I’ve always thought it was weird GPU stuff in python doesn’t use asyncio, and mostly assumed it was because python-on-GPU predates asyncio. But I was hoping a new lib like this might right that wrong, but it doesn’t. Maybe for interop reasons?

Do other languages surface the asynchronous nature of GPUs in language-level async, avoiding silly stuff like synchronize?

discuss

order

ImprobableTruth|11 months ago

The reason is that the usage is completely different from coroutine based async. With GPUs you want to queue _as many async operations as possible_ and only then synchronize.

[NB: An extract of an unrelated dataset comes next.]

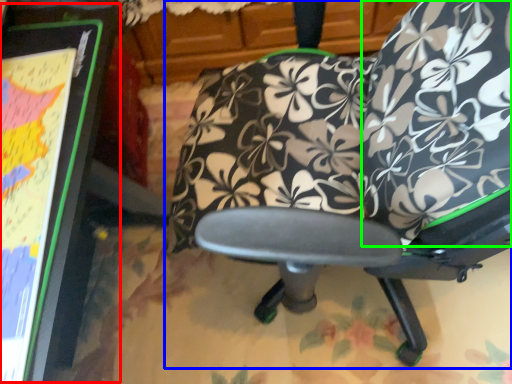 Question: Considering the real-world distances, which object is farthest from bulletin board (highlighted by a red box)? chair (highlighted by a blue box) or bean bag chair (highlighted by a green box)?

Choices:
 (A) chair
 (B) bean bag chair

Answer: (B)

That is, you would have a program like this (pseudocode):

  b = foo(a)
  c = bar(b)
  d = baz(c)
  synchronize()
With coroutines/async await, something like this

  b = await foo(a)
  c = await bar(b)
  d = await baz(c)
would synchronize after every step, being much more inefficient.

hackernudes|11 months ago

Pretty sure you want it to do it the first way in all cases (not just with GPUs)!

alanfranz|11 months ago

Well you can and should create multiple coroutine/tasks and then gather them. If you replace cuda with network calls, it’s exactly the same problem. Nothing to do with asyncio.

apbytes|11 months ago

Might have to look at specific lib implementations, but I'd guess that mostly gpu calls from python are actually happening in c++ land. And internally a lib might be using synchronize calls where needed.